Twittering the Shipping Forecast

Mar 29, 2008 15:55 · 763 words · 4 minute read

Although the main use of Twitter is for real people to say what they’re up to “right now”, it was quickly apparent to your average hacker that it’s just as useful for any service or device that changes state on a regular basis. Hence Tom and Tom making Tower Bridge Twitter, so that the bridge announces every time it raises and lowers.

Talking with Russell Davies a few weeks ago, he mentioned the Shipping Forecast - which immediately struck me as something that would be fun (although not necessarily useful) to get Twittering.

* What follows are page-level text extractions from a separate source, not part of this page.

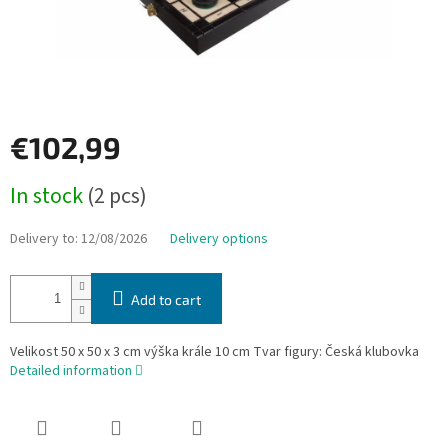
€102,99
Measure
In stock
(2 pcs)
price:
Delivery to:
12/08/2026
Delivery options
Add to cart
Velikost 50 x 50 x 3 cm výška krále 10 cm Tvar figury: Česká klubovka
Detailed information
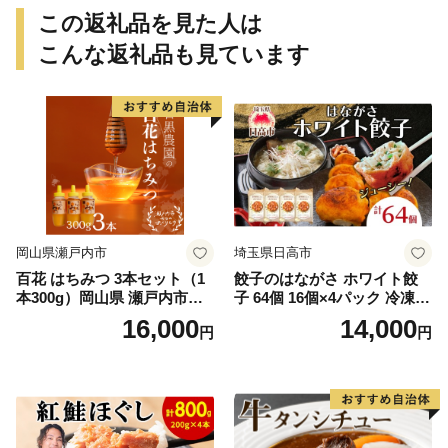
この返礼品を見た人は
こんな返礼品も見ています
岡山県瀬戸内市
埼玉県日高市
百花 はちみつ 3本セット（1
餃子のはながさ ホワイト餃
本300g）岡山県 瀬戸内市産
子 64個 16個×4パック 冷凍
石黒農園 ヨーグルト パン 砂
中華 点心 B級グルメ ご当地
16,000
14,000
円
円
糖の代わり 香り高い いい香
野菜 おつまみ おかず 簡単調
り 季節の花の蜜 トンガリ容
理 時短 リピート 保存 豚肉
器入り
特製 ポーク 大きめ ジューシ
ー ギフト お取り寄せ 日高市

The Shipping Forecast is one of those uniquely British institutions - four times a day, the Met Office produces a forecast for the seas around the British Isles which is then broadcast on BBC Radio 4. Being brought up on the coast of the Irish Sea by Radio 4-listening parents, it was part of my life from an early age - and because it’s issued in a standard format, it’s almost poetic. Entire generations of Brits have grown up with phrases like “Southwest, backing southeast for a time, 5 to 7, occasionally gale 8” becoming earworms. Hearing or reading it still brings back memories of a Roberts radio first thing in the morning, after Farming Today but before the Today programme.

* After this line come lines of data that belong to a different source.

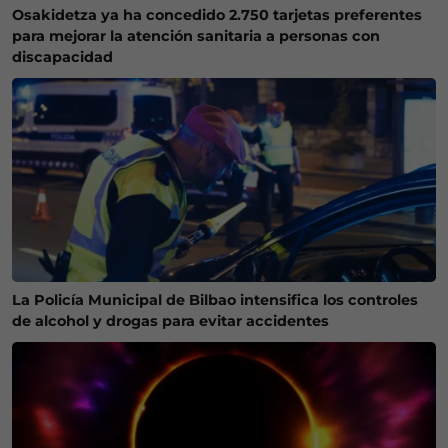
Osakidetza ya ha concedido 2.750 tarjetas preferentes
para mejorar la atención sanitaria a personas con
discapacidad
La Policía Municipal de Bilbao intensifica los controles
de alcohol y drogas para evitar accidentes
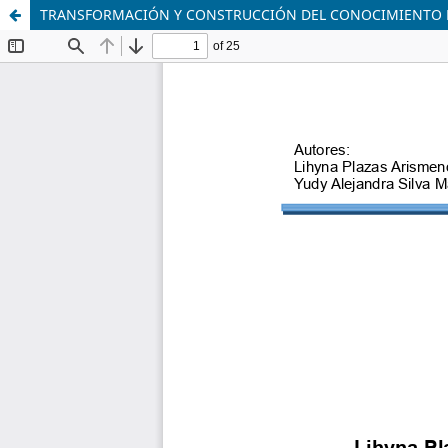
TRANSFORMACIÓN Y CONSTRUCCIÓN DEL CONOCIMIENTO EN L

Getting it to Twitter, though, presents one or two challenges. The first is getting hold of the source data - the Met Office being one of a number of British institutions that are forced by the grasping UK Government to be profit-generating, they want about £600 a year for the privilege of accessing a clean XML feed of the data. And although the forecast is published online by both the BBC and the Met Office, the quality of the HTML leaves a lot to be desired, at least from the point of view of scraping it.

In the case of the BBC, that’s because it’s presented primarily to be human-readable - in the case of the Met Office, it’s because they’re one of many brain-dead British public bodies that are Microsoft monocultures, and know or care nothing about standards and being good online citizens. Nor for that matter would they know good online design if they tripped over it. But that’s a rant for another day.

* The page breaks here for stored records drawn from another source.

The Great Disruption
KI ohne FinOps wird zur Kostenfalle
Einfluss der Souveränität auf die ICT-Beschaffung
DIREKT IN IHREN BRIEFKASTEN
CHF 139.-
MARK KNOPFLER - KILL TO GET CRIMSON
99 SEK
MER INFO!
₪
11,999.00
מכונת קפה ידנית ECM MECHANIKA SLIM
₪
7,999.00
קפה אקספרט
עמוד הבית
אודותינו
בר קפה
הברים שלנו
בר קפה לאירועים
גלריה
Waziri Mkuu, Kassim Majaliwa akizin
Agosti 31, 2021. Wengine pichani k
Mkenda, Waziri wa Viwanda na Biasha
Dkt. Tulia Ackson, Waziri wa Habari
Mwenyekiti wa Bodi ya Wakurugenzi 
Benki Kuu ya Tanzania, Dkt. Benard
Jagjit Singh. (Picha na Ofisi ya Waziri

Back to Twittering. It’s a Ruby script that gets kicked off by a cron job four times a day, and uses the marvelous Hpricot gem to grab the appropriate page from the Met Office. Then the extraneous junk HTML is thrown away to leave just the table cell containing the forecast itself, which gets chopped up into a number of array elements by splitting it at the emboldened headings.

At this point the second problem arises - because the Forecast is intended to be read aloud, it’s fairly verbose. Fitting it into 140 characters is something of a problem. To get round this, the individual array elements get the snot parsed out of them, chopping down the character count by searching-and-replacing the content with abbreviations. It doesn’t make for pleasant-looking tweets, although if you’re familiar with the overall syntax and cadences of the verbal Forecast it’s actually surprisingly readable. Once squished down, each element is then tweeted out with the Twitter4R gem.

Originally I was going to set up a Twitter account for each forecast area, but that was a pain to set up (there’s lots of them) and awkward because area names like “Viking” had already been taken. So in the end I’ve compromised by pushing all the area forecasts out to the one Shippingcast account.

There’s room for improvement - cleaning up the abbreviations by using regular expressions would be one, or replacing obscure abbreviations with Unicode symbols being another. (There’s a key for the abbreviations I’ve used here) And it’s clearly not a particularly useful thing to be Twittering in the first place.

However, it’s made me realise just how useful it could be for public bodies to make their data available in structured, machine-readable form - and not to charge ridiculous amounts of money for it. The chances of the Met Office coming up with the idea of Twittering the Shipping forecast internally is next to nil - so this kind of “innovation” takes place externally. (I’m using innovation loosely here, but there are far more interesting and useful things that can be done with public data - anything that MySociety have done, for example). Making the information available would be trivial, if only there was the will to do it - and the potential benefits could be huge.